Great test, this is exactly why I visit this site. I am an architect for a large online backup company, these articles are great resources.
I realize you might not have many samples, but it would be great to see what results you would get, if you setup your raid 10 with SSD disks. I don't plan to use a single stranded SSD for critical data storage in my environment.
To really test the SSD performance one would need driver implementing Managed Flash Technology.
http://managedflash.com/">http://managedflash.com/ It can in practice boost write efficiency to nearly meet read one (10k IOPS) on SSD drives not mentioning improving SSD's life.
You can try MFT drivers evaluation version on the given site.
Intel does not have a cheap MLC. If $600+ is cheap, you must be crazy. Other manufacturers produce cheap MLCs, which cost under $200 for the same size.
Those cheap MLCs also have random-write problems are not adequate for anything really. Intel has produced one of the best MLCs, almost equivalent in performance to a SLC, for slightly less money. It is not good to identify one of the best MLCs, call it cheap, and compare it to top of the line hard disk systems. That misleads the reader into thinking the actual cheap MLCs (like OCZ or MTrons) are being used, which is not the case.
I had a system where we have large number of files with sizes ~60kB
The disk subsystem could not run at full speed due to the 'bursty' nature of the file writes. If it is a large file chunk, it is a sequential write so everything goes much faster.
With that as comparison, the transaction logging is essentially bursty traffic and relatively smaller compared to data writes hence benefits more from lower latency than higher throughput.
You can use a ramdisk for the transaction log as you will have high throughput and low latency. That will be your gold standard for comparisons.
I have been doing MySQL benchmarks on SSd for the past several months. I do normally use sysbench, but find DBT2 a little more reliable in terms of mirroring real world oltp performance. Reguardless take a look here: http://www.bigdbahead.com/">http://www.bigdbahead.com/ for some interesting MySQL SSD stuff.
If the performance improved significantly with low latency, would running the log on a RAMdrive increase performance? Might be worth checking while you're testing.
Yeah, why not use a RAM drive for benchmarking? While it might not be a good idea for a production database (*), it would maximize the chances of a CPU bottleneck - and thus a good CPU test. Rather like benchmarking games at minimum resolution and detail on top of the line graphics cards.
* Gigabyte make battery backed RAM disks, and there are at least a few enterprise grade systems too, for example:
For benchmarking, I don't think the expense of the enterprise system would be justified (but if you can convince a vendor to "donate" one for you benchmarking, so much the better :D). However, something like the cheap Gigabyte cards or just, a server with tons of RAM and a simple operating system RAM drive should be OK for benchmarking (i.e. no serious consequences if you loose power/reboot and have to restore DB).

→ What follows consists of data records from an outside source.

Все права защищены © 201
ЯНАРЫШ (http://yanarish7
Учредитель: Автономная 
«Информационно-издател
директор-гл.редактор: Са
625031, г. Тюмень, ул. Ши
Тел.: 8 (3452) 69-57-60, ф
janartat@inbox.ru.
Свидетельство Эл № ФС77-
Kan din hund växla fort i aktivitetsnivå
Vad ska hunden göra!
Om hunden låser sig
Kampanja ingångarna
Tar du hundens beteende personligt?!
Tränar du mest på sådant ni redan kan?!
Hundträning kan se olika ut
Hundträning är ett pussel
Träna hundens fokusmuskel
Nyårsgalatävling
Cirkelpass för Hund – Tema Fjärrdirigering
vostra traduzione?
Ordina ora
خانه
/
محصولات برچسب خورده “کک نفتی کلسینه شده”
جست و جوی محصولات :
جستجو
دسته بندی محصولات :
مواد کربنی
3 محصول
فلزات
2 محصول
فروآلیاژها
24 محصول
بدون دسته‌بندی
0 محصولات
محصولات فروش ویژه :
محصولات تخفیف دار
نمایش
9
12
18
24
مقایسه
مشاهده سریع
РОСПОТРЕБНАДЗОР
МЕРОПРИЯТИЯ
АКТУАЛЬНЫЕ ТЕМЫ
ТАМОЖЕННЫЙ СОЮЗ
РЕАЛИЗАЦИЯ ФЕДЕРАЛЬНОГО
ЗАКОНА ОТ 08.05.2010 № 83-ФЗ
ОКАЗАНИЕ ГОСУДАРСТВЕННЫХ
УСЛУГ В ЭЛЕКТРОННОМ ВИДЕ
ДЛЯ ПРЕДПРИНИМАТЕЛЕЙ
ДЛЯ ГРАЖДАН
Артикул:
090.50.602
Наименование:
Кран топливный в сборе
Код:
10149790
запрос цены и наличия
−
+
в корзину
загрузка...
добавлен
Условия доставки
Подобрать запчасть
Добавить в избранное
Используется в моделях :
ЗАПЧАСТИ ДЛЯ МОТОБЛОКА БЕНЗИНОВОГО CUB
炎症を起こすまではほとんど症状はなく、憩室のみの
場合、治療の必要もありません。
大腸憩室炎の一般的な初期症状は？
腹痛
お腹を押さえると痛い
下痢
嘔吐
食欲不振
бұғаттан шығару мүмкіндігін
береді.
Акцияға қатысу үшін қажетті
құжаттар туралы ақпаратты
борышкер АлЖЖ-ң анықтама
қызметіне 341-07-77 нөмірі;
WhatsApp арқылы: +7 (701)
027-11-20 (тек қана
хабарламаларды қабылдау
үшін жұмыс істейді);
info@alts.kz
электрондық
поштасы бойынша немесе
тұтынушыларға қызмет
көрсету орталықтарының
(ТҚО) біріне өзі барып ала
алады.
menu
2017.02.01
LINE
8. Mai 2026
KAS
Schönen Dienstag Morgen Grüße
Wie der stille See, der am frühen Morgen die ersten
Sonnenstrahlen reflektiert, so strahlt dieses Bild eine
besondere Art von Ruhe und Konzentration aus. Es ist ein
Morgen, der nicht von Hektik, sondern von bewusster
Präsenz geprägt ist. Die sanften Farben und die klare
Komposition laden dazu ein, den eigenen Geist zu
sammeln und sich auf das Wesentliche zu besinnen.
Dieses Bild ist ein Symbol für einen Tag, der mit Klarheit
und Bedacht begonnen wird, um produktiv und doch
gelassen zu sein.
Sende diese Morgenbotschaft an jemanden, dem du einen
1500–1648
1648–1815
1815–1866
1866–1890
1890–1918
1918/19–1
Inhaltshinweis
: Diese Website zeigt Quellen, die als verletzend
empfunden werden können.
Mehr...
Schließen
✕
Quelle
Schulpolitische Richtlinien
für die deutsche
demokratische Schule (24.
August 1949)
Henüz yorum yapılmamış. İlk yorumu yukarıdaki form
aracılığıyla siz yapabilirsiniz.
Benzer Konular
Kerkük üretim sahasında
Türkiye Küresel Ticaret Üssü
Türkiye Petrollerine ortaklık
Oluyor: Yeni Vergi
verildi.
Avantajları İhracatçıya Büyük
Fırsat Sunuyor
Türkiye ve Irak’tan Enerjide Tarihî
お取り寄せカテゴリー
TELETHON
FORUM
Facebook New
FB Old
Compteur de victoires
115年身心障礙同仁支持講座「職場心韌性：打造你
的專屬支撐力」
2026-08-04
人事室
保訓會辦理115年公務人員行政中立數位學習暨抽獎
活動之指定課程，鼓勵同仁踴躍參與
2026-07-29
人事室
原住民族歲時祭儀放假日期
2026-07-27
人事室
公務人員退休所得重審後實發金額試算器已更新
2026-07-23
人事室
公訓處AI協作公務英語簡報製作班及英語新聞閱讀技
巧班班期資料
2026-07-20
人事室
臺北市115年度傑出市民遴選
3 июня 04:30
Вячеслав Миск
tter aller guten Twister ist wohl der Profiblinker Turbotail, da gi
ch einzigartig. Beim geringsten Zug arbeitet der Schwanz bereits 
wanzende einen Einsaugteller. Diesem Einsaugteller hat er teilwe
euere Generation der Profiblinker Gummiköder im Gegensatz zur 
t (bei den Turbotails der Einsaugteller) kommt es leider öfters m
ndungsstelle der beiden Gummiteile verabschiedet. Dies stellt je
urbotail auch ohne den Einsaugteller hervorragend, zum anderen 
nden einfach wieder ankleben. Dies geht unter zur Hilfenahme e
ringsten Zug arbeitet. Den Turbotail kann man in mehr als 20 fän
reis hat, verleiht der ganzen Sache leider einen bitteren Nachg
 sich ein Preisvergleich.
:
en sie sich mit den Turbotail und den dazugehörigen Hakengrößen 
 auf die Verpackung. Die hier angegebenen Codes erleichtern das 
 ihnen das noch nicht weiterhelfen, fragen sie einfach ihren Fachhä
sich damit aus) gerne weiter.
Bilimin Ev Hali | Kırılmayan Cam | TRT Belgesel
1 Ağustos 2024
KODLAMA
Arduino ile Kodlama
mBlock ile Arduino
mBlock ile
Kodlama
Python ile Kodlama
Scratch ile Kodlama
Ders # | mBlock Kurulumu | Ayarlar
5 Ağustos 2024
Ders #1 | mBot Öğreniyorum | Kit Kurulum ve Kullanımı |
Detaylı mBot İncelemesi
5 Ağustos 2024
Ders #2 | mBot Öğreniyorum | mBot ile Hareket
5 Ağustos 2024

Are MLC flash devices even worth considering for database applications with their 10000 cycle erase limit? I'm no database expert, but 10000 sounds low for a database application.
Even SLCs might not live that long on databases with much write activity. For mostly read access applications SSDs are great, though.
Well, the MLC was the only one that was available to me, you are probably right. I do think the SLC "wear levelling" is capable of making the drive survive longer than a mechanical disk, especially Intel quality wear levelling.
But I was quite surprised to hear how many IT people (*) were using these cheap MLC drives for databases and quite happy about it. They might be in for a bad surprise.
Intel's MLC has a wear-leveling controller that reduces wear of a cell and extends the hard disk life. Because the location of where the data is stored doesn't matter (unlike a hard disk, where closer is faster) the algorithm makes sure to use the whole drive. Additionally, it reduces the amount of times a cell is used, to minimize erases.
Notice first that it is not the re-writes that kill the MLCs, it is the erase and then write again. So long as a cell is not erased, it will not be damaged. I'm not sure how this will affect the storage, but if they're using a good logging system, no DELETEs/UPDATEs will occur, only inserts with adjustments, which would mean that data is hardly ever being changed (minus the indexes and logs).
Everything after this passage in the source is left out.